According to the claimants, the local economy began to spiral downwards over time resulting in the unwillingness of the banking industry to fund construction of private housing. In the circumstances, they say that the Government of Anguilla’s vision to stimulate local housing did not materialize as anticipated and, the Developer was forced to seek private housing for its managers and temporary staff.
The claimant says that the housing crisis was further exacerbated by the further decline in the banking industry and the passage of Hurricane Irma. The claimant contends that as the Development continued to expand additional storage became necessary for its efficient operation and the enhancement of the Development. It was also vital for the successful growth of the Development and its survival as a luxury tourism product to recruit a trained contingent of staff with international experience. Therefore, they argue that the provision of temporary housing for management and staff became an integral part of the operations of the Development.
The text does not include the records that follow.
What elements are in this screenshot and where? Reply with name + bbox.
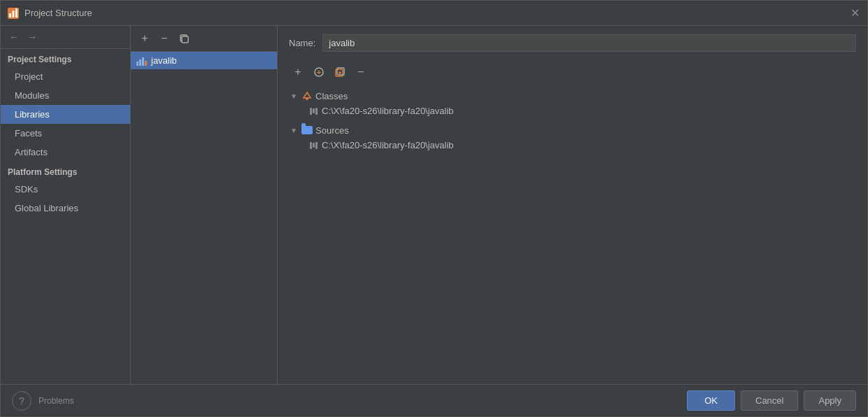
sources-folder-icon bbox=[301, 125, 313, 136]
sidebar-item-project[interactable]: Project bbox=[1, 67, 130, 86]
svg-rect-2 bbox=[13, 10, 15, 17]
cancel-button[interactable]: Cancel bbox=[741, 390, 798, 411]
apply-button[interactable]: Apply bbox=[804, 390, 856, 411]
dialog-title: Project Structure bbox=[24, 8, 849, 18]
library-list: javalib bbox=[131, 52, 277, 384]
sidebar-item-sdks[interactable]: SDKs bbox=[1, 180, 130, 199]
sources-path: C:\X\fa20-s26\library-fa20\javalib bbox=[322, 140, 454, 150]
classes-path: C:\X\fa20-s26\library-fa20\javalib bbox=[322, 106, 454, 116]
inner-layout: + − bbox=[131, 26, 867, 384]
problems-tab[interactable]: Problems bbox=[31, 393, 81, 409]
close-button[interactable]: ✕ bbox=[849, 8, 860, 19]
add-copy-button[interactable] bbox=[331, 63, 349, 81]
classes-label: Classes bbox=[315, 91, 348, 101]
svg-text:+: + bbox=[317, 68, 321, 76]
bottom-bar: ? Problems OK Cancel Apply bbox=[1, 384, 867, 416]
library-name: javalib bbox=[151, 55, 177, 66]
sidebar: ← → Project Settings Project Modules Lib… bbox=[1, 26, 131, 384]
help-icon: ? bbox=[19, 395, 24, 407]
name-row: Name: bbox=[289, 34, 856, 52]
sidebar-item-libraries[interactable]: Libraries bbox=[1, 105, 130, 124]
sources-path-row[interactable]: C:\X\fa20-s26\library-fa20\javalib bbox=[289, 138, 856, 153]
bottom-right: OK Cancel Apply bbox=[687, 390, 856, 411]
forward-button[interactable]: → bbox=[24, 30, 40, 44]
project-structure-dialog: Project Structure ✕ ← → Project Settings… bbox=[0, 0, 868, 417]
library-item-javalib[interactable]: javalib bbox=[131, 52, 277, 69]
classes-chevron: ▼ bbox=[289, 92, 299, 100]
main-content: ← → Project Settings Project Modules Lib… bbox=[1, 26, 867, 384]
help-button[interactable]: ? bbox=[12, 391, 31, 411]
classes-path-row[interactable]: C:\X\fa20-s26\library-fa20\javalib bbox=[289, 104, 856, 118]
sources-label: Sources bbox=[315, 125, 349, 136]
svg-rect-1 bbox=[9, 13, 11, 17]
sidebar-nav: ← → bbox=[1, 26, 130, 49]
classes-icon bbox=[301, 90, 313, 101]
library-list-toolbar: + − bbox=[131, 26, 277, 52]
remove-path-button[interactable]: − bbox=[352, 63, 370, 81]
sources-tree-node[interactable]: ▼ Sources bbox=[289, 122, 856, 138]
bottom-left: ? Problems bbox=[12, 391, 81, 411]
svg-point-12 bbox=[306, 97, 308, 100]
ok-button[interactable]: OK bbox=[687, 390, 735, 411]
title-bar: Project Structure ✕ bbox=[1, 1, 867, 26]
tree-area: ▼ Classes bbox=[289, 88, 856, 376]
svg-rect-3 bbox=[15, 8, 17, 17]
svg-rect-5 bbox=[182, 36, 188, 43]
detail-toolbar: + + − bbox=[289, 63, 856, 81]
library-list-panel: + − bbox=[131, 26, 278, 384]
classes-tree-node[interactable]: ▼ Classes bbox=[289, 88, 856, 104]
sidebar-item-artifacts[interactable]: Artifacts bbox=[1, 143, 130, 162]
sidebar-item-modules[interactable]: Modules bbox=[1, 86, 130, 105]
copy-library-button[interactable] bbox=[176, 30, 192, 47]
project-settings-header: Project Settings bbox=[1, 49, 130, 67]
app-icon bbox=[8, 8, 19, 19]
add-library-button[interactable]: + bbox=[136, 30, 153, 47]
detail-panel: Name: + + bbox=[278, 26, 867, 384]
path-icon bbox=[310, 108, 318, 115]
platform-settings-header: Platform Settings bbox=[1, 162, 130, 180]
back-button[interactable]: ← bbox=[6, 30, 22, 44]
add-specific-button[interactable]: + bbox=[310, 63, 328, 81]
sources-chevron: ▼ bbox=[289, 127, 299, 134]
sidebar-item-global-libraries[interactable]: Global Libraries bbox=[1, 199, 130, 218]
library-icon bbox=[136, 56, 147, 66]
sidebar-item-facets[interactable]: Facets bbox=[1, 124, 130, 143]
sources-path-icon bbox=[310, 142, 318, 149]
add-path-button[interactable]: + bbox=[289, 63, 307, 81]
name-label: Name: bbox=[289, 38, 315, 48]
name-input[interactable] bbox=[322, 34, 856, 52]
remove-library-button[interactable]: − bbox=[156, 30, 173, 47]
As a result of these considerations the claimant applied to the Land Development Control Committee (the ‘LDCC’) for permission to construct hotel storage facility, temporary staff housing and a three-bedroom general manager’s unit.
The application for planning approval was considered by the LDCC on 19 th June 2018. The application was deferred to permit the LDCC to consult with other government agencies and stakeholders and for the claimant to make adjustments to the submitted application. The deferral notice was dated 27th June 2018 and was sent to the claimant by electronic mail.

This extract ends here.